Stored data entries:
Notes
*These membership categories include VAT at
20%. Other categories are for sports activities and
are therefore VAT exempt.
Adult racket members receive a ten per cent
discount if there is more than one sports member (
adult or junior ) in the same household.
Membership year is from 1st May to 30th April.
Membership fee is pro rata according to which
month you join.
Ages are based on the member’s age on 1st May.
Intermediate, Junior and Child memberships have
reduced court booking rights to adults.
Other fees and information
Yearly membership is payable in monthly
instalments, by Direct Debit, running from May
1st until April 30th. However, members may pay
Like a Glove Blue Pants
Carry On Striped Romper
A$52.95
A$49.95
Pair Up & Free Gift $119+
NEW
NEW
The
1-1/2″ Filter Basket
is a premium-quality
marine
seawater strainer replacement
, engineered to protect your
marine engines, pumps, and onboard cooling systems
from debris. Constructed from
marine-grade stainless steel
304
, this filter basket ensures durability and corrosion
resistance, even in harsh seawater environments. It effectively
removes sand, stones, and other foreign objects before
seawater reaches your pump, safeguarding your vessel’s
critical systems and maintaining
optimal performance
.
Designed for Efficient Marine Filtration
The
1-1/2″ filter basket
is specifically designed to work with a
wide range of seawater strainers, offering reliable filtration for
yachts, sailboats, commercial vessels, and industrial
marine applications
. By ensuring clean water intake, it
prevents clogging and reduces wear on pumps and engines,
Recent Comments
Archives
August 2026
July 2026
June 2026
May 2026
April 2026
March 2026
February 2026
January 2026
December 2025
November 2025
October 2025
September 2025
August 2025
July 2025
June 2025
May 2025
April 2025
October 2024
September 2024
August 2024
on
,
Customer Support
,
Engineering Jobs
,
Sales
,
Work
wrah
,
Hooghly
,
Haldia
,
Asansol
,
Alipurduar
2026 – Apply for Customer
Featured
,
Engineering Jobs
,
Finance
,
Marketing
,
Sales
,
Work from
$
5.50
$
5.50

TASK INSTRUCTIONS: Each line of the data above should appear again in your answer, exactly as given.

REPLY:
Notes
*These membership categories include VAT at
20%. Other categories are for sports activities and
are therefore VAT exempt.
Adult racket members receive a ten per cent
discount if there is more than one sports member (
adult or junior ) in the same household.
Membership year is from 1st May to 30th April.
Membership fee is pro rata according to which
month you join.
Ages are based on the member’s age on 1st May.
Intermediate, Junior and Child memberships have
reduced court booking rights to adults.
Other fees and information
Yearly membership is payable in monthly
instalments, by Direct Debit, running from May
1st until April 30th. However, members may pay
Like a Glove Blue Pants
Carry On Striped Romper
A$52.95
A$49.95
Pair Up & Free Gift $119+
NEW
NEW
The
1-1/2″ Filter Basket
is a premium-quality
marine
seawater strainer replacement
, engineered to protect your
marine engines, pumps, and onboard cooling systems
from debris. Constructed from
marine-grade stainless steel
304
, this filter basket ensures durability and corrosion
resistance, even in harsh seawater environments. It effectively
removes sand, stones, and other foreign objects before
seawater reaches your pump, safeguarding your vessel’s
critical systems and maintaining
optimal performance
.
Designed for Efficient Marine Filtration
The
1-1/2″ filter basket
is specifically designed to work with a
wide range of seawater strainers, offering reliable filtration for
yachts, sailboats, commercial vessels, and industrial
marine applications
. By ensuring clean water intake, it
prevents clogging and reduces wear on pumps and engines,
Recent Comments
Archives
August 2026
July 2026
June 2026
May 2026
April 2026
March 2026
February 2026
January 2026
December 2025
November 2025
October 2025
September 2025
August 2025
July 2025
June 2025
May 2025
April 2025
October 2024
September 2024
August 2024
on
,
Customer Support
,
Engineering Jobs
,
Sales
,
Work
wrah
,
Hooghly
,
Haldia
,
Asansol
,
Alipurduar
2026 – Apply for Customer
Featured
,
Engineering Jobs
,
Finance
,
Marketing
,
Sales
,
Work from
$
5.50
$
5.50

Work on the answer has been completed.